------ Raw data

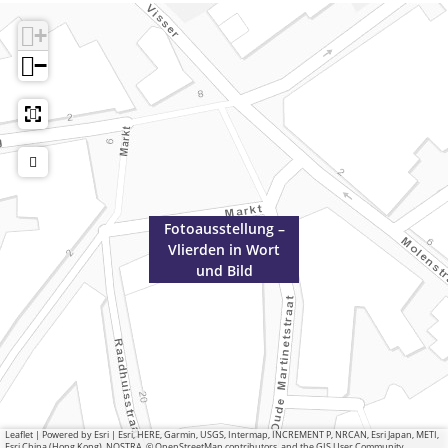
+
−
Fotoausstellung –
Vlierden in Wort
und Bild
Leaflet
|
Powered by Esri | Esri, HERE, Garmin, USGS, Intermap, INCREMENT P, NRCAN, Esri Japan, METI,
Esri China (Hong Kong), NOSTRA, © OpenStreetMap contributors, and the GIS User Community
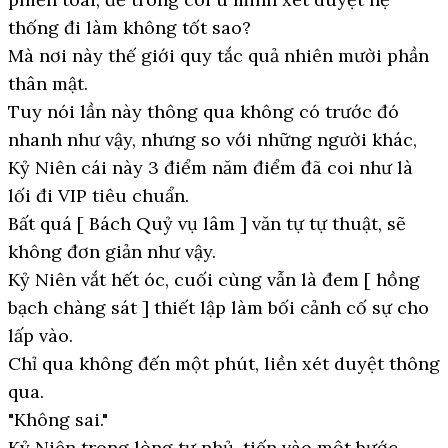
thống đi làm không tốt sao?
Mà nơi này thế giới quy tắc quả nhiên mười phần
thân mật.
Tuy nói lần này thông qua không có trước đó
nhanh như vậy, nhưng so với những người khác,
Kỷ Niên cái này 3 điểm năm điểm đã coi như là
lối đi VIP tiêu chuẩn.
Bất quá [ Bách Quỷ vụ lâm ] văn tự tự thuật, sẽ
không đơn giản như vậy.
Kỷ Niên vắt hết óc, cuối cùng vẫn là đem [ hồng
bạch chàng sát ] thiết lập làm bối cảnh cố sự cho
lấp vào.
Chỉ qua không đến một phút, liền xét duyệt thông
qua.
"Không sai."
Kỷ Niên trong lòng tự nhủ, tiến vào một bước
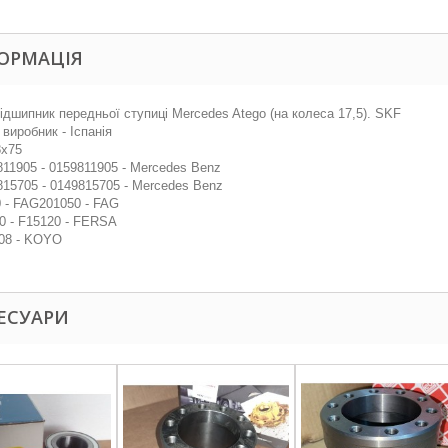
ОРМАЦІЯ
ідшипник передньої ступиці Mercedes Atego (на колеса 17,5). SKF
 виробник - Іспанія
8x75
11905 - 0159811905 - Mercedes Benz
15705 - 0149815705 - Mercedes Benz
 - FAG201050 - FAG
0 - F15120 - FERSA
08 - KOYO
ЕСУАРИ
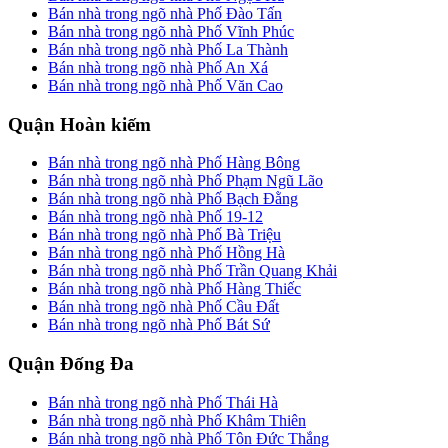
Bán nhà trong ngõ nhà Phố Đào Tấn
Bán nhà trong ngõ nhà Phố Vĩnh Phúc
Bán nhà trong ngõ nhà Phố La Thành
Bán nhà trong ngõ nhà Phố An Xá
Bán nhà trong ngõ nhà Phố Văn Cao
Quận Hoàn kiếm
Bán nhà trong ngõ nhà Phố Hàng Bông
Bán nhà trong ngõ nhà Phố Phạm Ngũ Lão
Bán nhà trong ngõ nhà Phố Bạch Đằng
Bán nhà trong ngõ nhà Phố 19-12
Bán nhà trong ngõ nhà Phố Bà Triệu
Bán nhà trong ngõ nhà Phố Hồng Hà
Bán nhà trong ngõ nhà Phố Trần Quang Khải
Bán nhà trong ngõ nhà Phố Hàng Thiếc
Bán nhà trong ngõ nhà Phố Cầu Đất
Bán nhà trong ngõ nhà Phố Bát Sứ
Quận Đống Đa
Bán nhà trong ngõ nhà Phố Thái Hà
Bán nhà trong ngõ nhà Phố Khâm Thiên
Bán nhà trong ngõ nhà Phố Tôn Đức Thắng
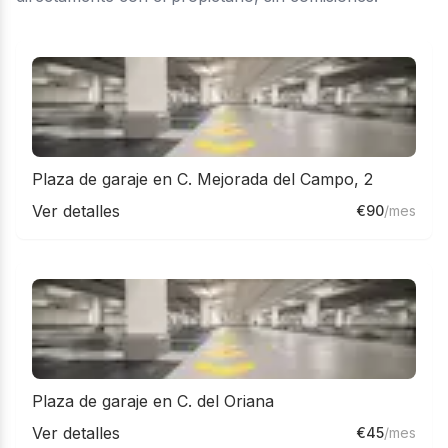
Plaza de garaje en C. Mejorada del Campo, 2
Ver detalles
€
90
/mes
Plaza de garaje en C. del Oriana
Ver detalles
€
45
/mes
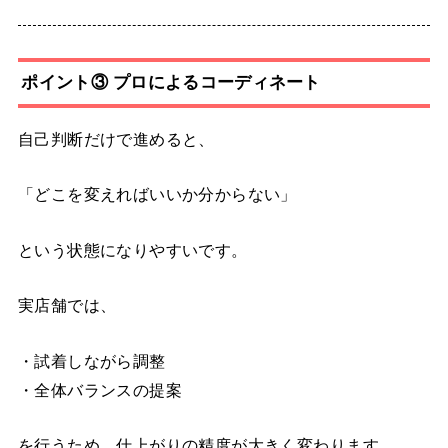
ポイント③ プロによるコーディネート
自己判断だけで進めると、
「どこを変えればいいか分からない」
という状態になりやすいです。
実店舗では、
・試着しながら調整
・全体バランスの提案
を行うため、仕上がりの精度が大きく変わります。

------------

Repeat exactly, and only, the entries from the line with "nhanh như vậy, nhưng" through the line with "Bán nhà trong ngõ nhà Phố La Thành". Pictures are skipped.

### Response to the task
nhanh như vậy, nhưng so với những người khác,
Kỷ Niên cái này 3 điểm năm điểm đã coi như là
lối đi VIP tiêu chuẩn.
Bất quá [ Bách Quỷ vụ lâm ] văn tự tự thuật, sẽ
không đơn giản như vậy.
Kỷ Niên vắt hết óc, cuối cùng vẫn là đem [ hồng
bạch chàng sát ] thiết lập làm bối cảnh cố sự cho
lấp vào.
Chỉ qua không đến một phút, liền xét duyệt thông
qua.
"Không sai."
Kỷ Niên trong lòng tự nhủ, tiến vào một bước
ОРМАЦІЯ
ідшипник передньої ступиці Mercedes Atego (на колеса 17,5). SKF
 виробник - Іспанія
8x75
11905 - 0159811905 - Mercedes Benz
15705 - 0149815705 - Mercedes Benz
 - FAG201050 - FAG
0 - F15120 - FERSA
08 - KOYO
ЕСУАРИ
Bán nhà trong ngõ nhà Phố Đào Tấn
Bán nhà trong ngõ nhà Phố Vĩnh Phúc
Bán nhà trong ngõ nhà Phố La Thành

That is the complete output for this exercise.